But leaning on the Turkish government is just one piece of a broadened and localized Chinese media strategy. At the other end of Turkey’s polarized political spectrum, Chinese narratives also appeal to the country’s left-wing intellectuals thanks to China’s ideological credentials. Unlike the Turkish government, which views China more from a pragmatic lens, some segments in Turkey’s secular opposition embrace China for its anti-U.S. and anti-imperialist rhetoric. Leveraging localization strategies to court this group presents a unique opportunity for China to capture all elements of the Turkish media spectrum. And Beijing is working toward this goal as a hedge against possible political sea change, which could come after Turkey holds general elections in June 2023.

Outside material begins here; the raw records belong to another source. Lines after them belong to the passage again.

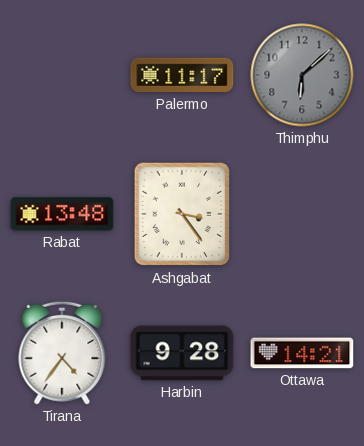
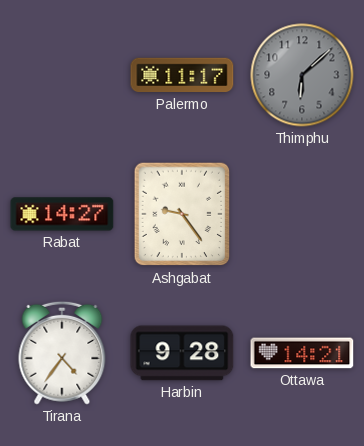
Rabat: 13:48 -> 14:27
Ashgabat: 3:24 -> 9:24
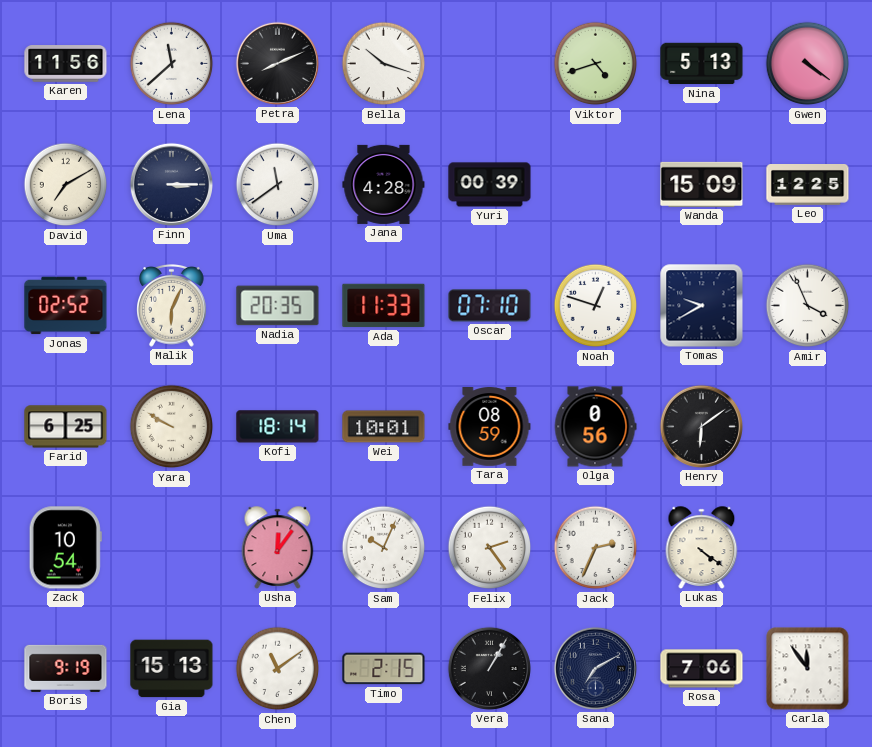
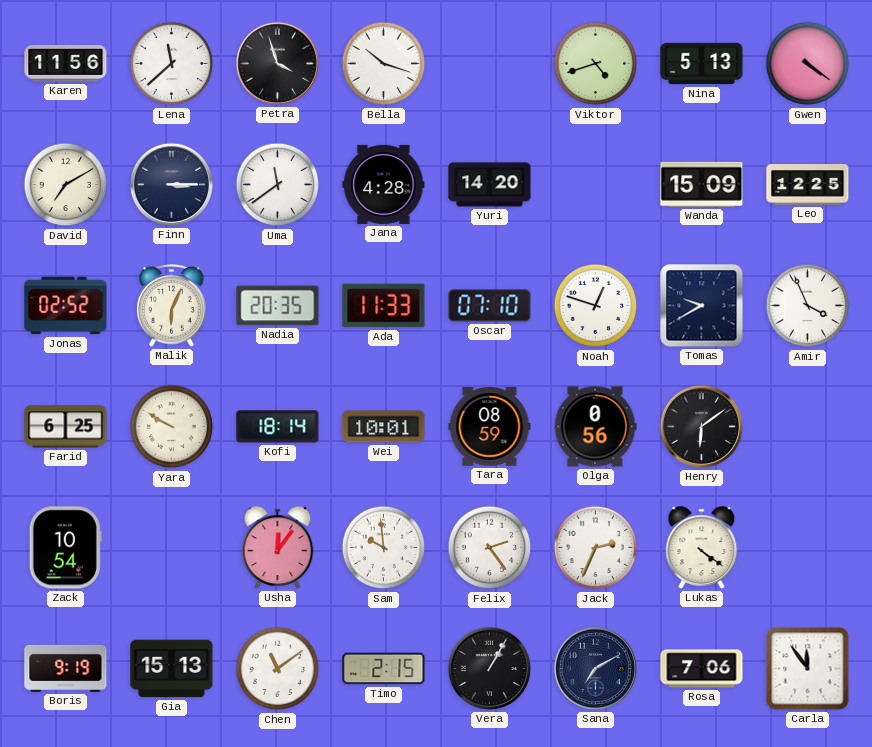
Petra: 8:11 -> 3:57
Yuri: 00:39 -> 14:20
Sam: 10:04 -> 9:59
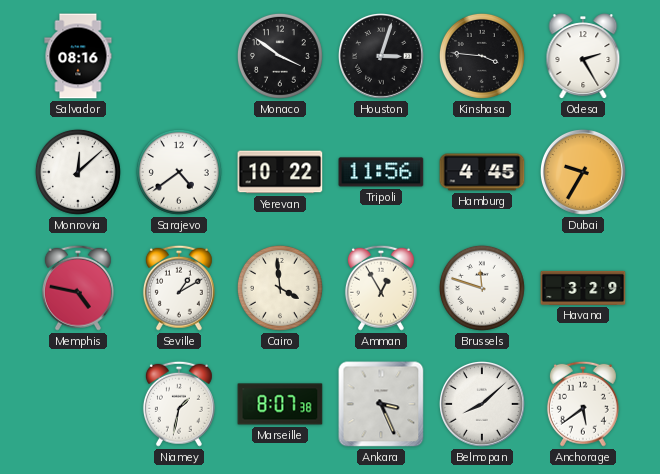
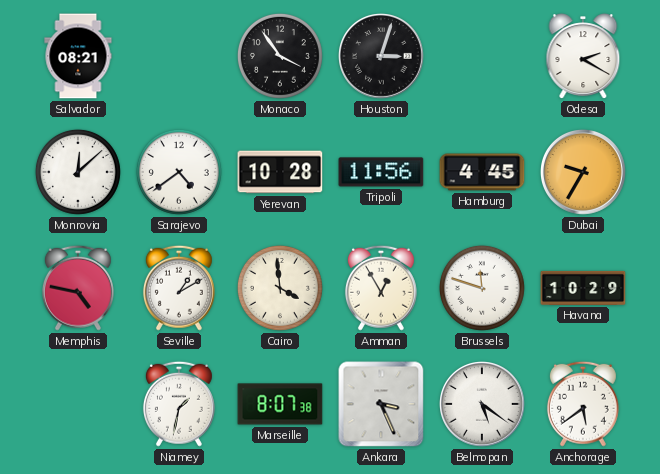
Salvador: 08:16 -> 08:21
Monaco: 3:51 -> 3:54
Kinshasa: 3:46 -> none
Odesa: 2:25 -> 2:20
Yerevan: 10:22 -> 10:28
Havana: 3:29 -> 10:29
Belmopan: 8:08 -> 5:21
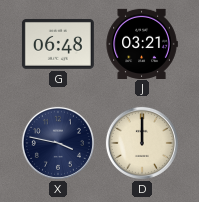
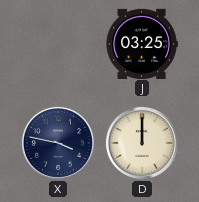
G: 06:48 -> none
J: 03:21 -> 03:25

The next sections of this paper explore the roots of the Turkish public’s skepticism toward China and Chinese messaging, the localized Turkish media landscape, and Beijing’s strategy of alleviating anti-Chinese sentiment through Turkish-language programming and messaging aimed at a specifically Turkish audience.
CHINA’S PUBLIC RELATIONS
HEADACHE IN TURKEY
China’s double-digit economic growth in the decades following Deng Xiaoping’s shift in 1978 to policies of reform and opening up has been attractive to many around the world—including parts of the Turkish public. Not surprisingly, the CCP has worked hard to leverage this economic success in an effort to improve Beijing’s image abroad. Xi Jinping, who rose to power in 2012, has put an even greater emphasis on “telling China’s story well.”13 China’s soft-power tool kit today includes conventional and digital media, the use of cultural institutions for exchanges, diplomatic platforms, and the public relations effects of huge-scale investment projects such as the BRI.14 Most of the soft-power tools China employs to win hearts and minds across the world are also relevant in the Turkish context, whether it is a Confucius Institute—a Communist Party–sponsored educational exchange platform—or the local branch of China Radio International.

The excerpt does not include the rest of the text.